2. Setting a sensible sleep time before each GET request is sent to OPS. To avoid violating the fair use charter and receiving a 403 (blocking message), the minimum value must be 6 seconds (to match the 10 calls per minute limit). But it may make sense to make this quite a lot longer and go and make a cup of tea while it runs.
```{r ops_loop, eval=FALSE}
ops_loop <- function(x, timer = 10) {
ops_results <- vector(mode = "list", length = length(x))
for(i in 1:length(ops_results)) {
my_urls <- x[[i]]
raw_results <- httr::GET(url = my_urls, httr::content_type("plain/text"), httr::accept("application/json"))
content <- httr::content(raw_results)
ops_results[[i]] <- content
message("getting_data")
Sys.sleep(time = timer)
}
return(ops_results)
}
```
Before we run this we need to authenticate as we will be retrieving more than a trivial number of results.
```{r auth1, eval=FALSE}
library(opsrdev)
ops_auth(key, secret)
```
Note that in addition to the restriction on the number of results per query, there is also a fair use restriction on the amount of data that is called (with a 2 gigabyte per week limit). Depending on the time of day there may be more pressure on the service than at others. You can check the status of the service before trying to retrieve multiple sets of data.
```{r status}
library(opsrdev)
ops_status()
```
ops_status provides two pieces of information. In the first line is your authentication status (200 means good). The second line shows the status of the different services (green is good, red is bad). It makes sense to run larger queries when the service is green as there is less likelihood of being booted from the system.
Note that the amount of data that comes back (54 MB for the first query) is not trivial if you plan on using OPS a lot.
```{r get1, eval=FALSE}
pizza1 <- ops_loop(urls_1990_2000, timer = 20)
```
We can then run the second query
```{r get2, eval=FALSE}
pizza2 <- ops_loop(urls_2001_2010, timer = 20)
```
```{r get3, eval=FALSE}
pizza3 <- ops_loop(urls_2011_2015, timer = 20)
```
Once we have the data we can use `combine()` from dplyr to create one list of data for a call to process in `ops_biblio()` to produce our complete data frame
```{r complete, eval=FALSE, warning=FALSE}
library(dplyr)
complete <- combine(test, pizza2, pizza3) %>%
ops_biblio()
complete
```
#Regularizing the publication number
At present the publication_country, the publication_number and publication_kind are separate fields. It makes sense to unite them so they can be use for lookups with other database services.

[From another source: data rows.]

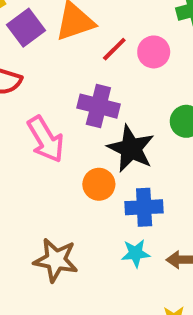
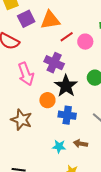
cyan star: (136, 253) -> (59, 147), moved
brown star: (56, 260) -> (21, 120), moved

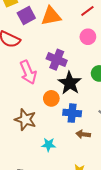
red line: (67, 37) -> (87, 11), moved
brown arrow: (80, 144) -> (83, 134), moved
cyan star: (59, 147) -> (49, 145), moved

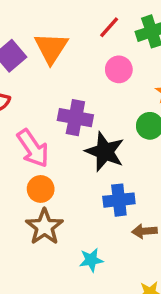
orange triangle: (51, 16) -> (51, 48), turned -35
orange circle: (51, 98) -> (41, 189), moved
brown star: (25, 120) -> (44, 227), turned 30

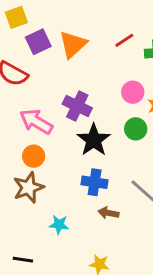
pink circle: (119, 69) -> (133, 92), moved
pink arrow: (33, 148) -> (36, 122), turned 140

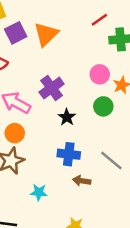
red line: (124, 40) -> (99, 20), moved
purple cross: (77, 106) -> (52, 88), turned 30
black star: (94, 140) -> (67, 117), size x0.6

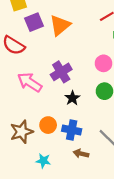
orange circle: (15, 133) -> (48, 125), moved

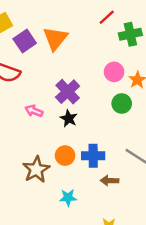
pink arrow: (30, 82) -> (34, 111), size x0.6
black star: (72, 98) -> (69, 118), moved

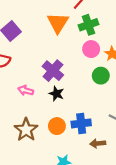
green cross: (130, 34) -> (89, 25), moved
orange triangle: (55, 39) -> (58, 23), moved
brown star: (36, 169) -> (26, 130), moved

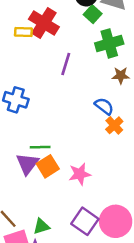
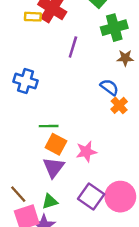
purple triangle: (27, 164) -> (53, 167), moved
orange square: (48, 166) -> (56, 144), turned -30

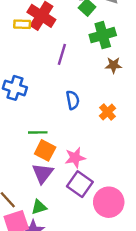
blue semicircle: (109, 87) -> (73, 100), moved, turned 42
purple square: (91, 197) -> (80, 184), moved

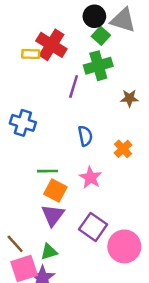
green cross: (103, 35) -> (98, 66), moved
pink star: (75, 158) -> (90, 178), moved, turned -30

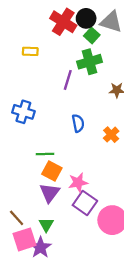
red cross: (51, 45) -> (63, 22), moved
pink star: (90, 178) -> (78, 182), moved, turned 30
green triangle: (49, 252) -> (46, 225), turned -42

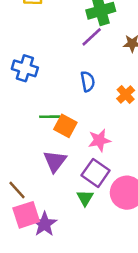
purple line: (68, 80) -> (92, 37), moved, turned 30
orange square: (52, 171) -> (65, 126), moved
pink star: (78, 182) -> (99, 140), moved
green triangle: (46, 225) -> (85, 198), moved

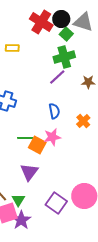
pink star: (99, 140) -> (52, 137), moved
purple square: (96, 173) -> (56, 203), moved
green triangle: (85, 198) -> (18, 200), moved

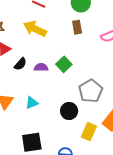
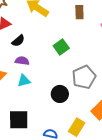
purple semicircle: (41, 67) -> (22, 61), moved
yellow rectangle: (89, 132) -> (77, 127), moved

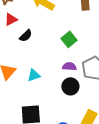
purple semicircle: (22, 61) -> (69, 66), moved

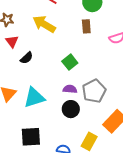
red triangle: (11, 19) -> (12, 41), turned -40
cyan triangle: (34, 75) -> (34, 98), size x1.6

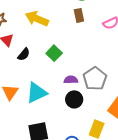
green square: (70, 62) -> (54, 53), moved

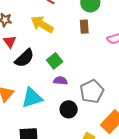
black semicircle: (24, 54) -> (24, 58), size x1.5
purple semicircle: (71, 80) -> (60, 81), moved

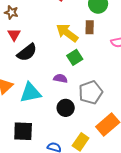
yellow arrow: (42, 24) -> (67, 33), moved
green square: (55, 61) -> (75, 57), moved

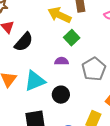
black circle: (66, 108) -> (61, 95), moved

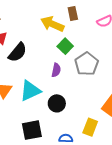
purple semicircle: (62, 61) -> (56, 70), turned 104
gray pentagon: (94, 69) -> (87, 64), moved

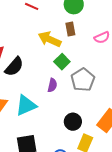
black circle: (57, 103) -> (73, 122), moved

```{r publicationnumber, eval=FALSE}
library(tidyr)
complete <- unite(complete, publication_number_full, c(publication_country, publication_number, publication_kind), sep = "", remove = FALSE)
```
##Round Up
`opsr` is presently at an early stage of development but progress is being made. The OPS service is not intended for large scale bulk downloads and it is quite easy to bump up against the service restrictions and receive a 403 message. But, OPS is a valuable source of free patent data and offers a range of other services (e.g. family and legal status) along with the ability to retrieve description and claims for some jurisdictions that are not available for free anywhere else.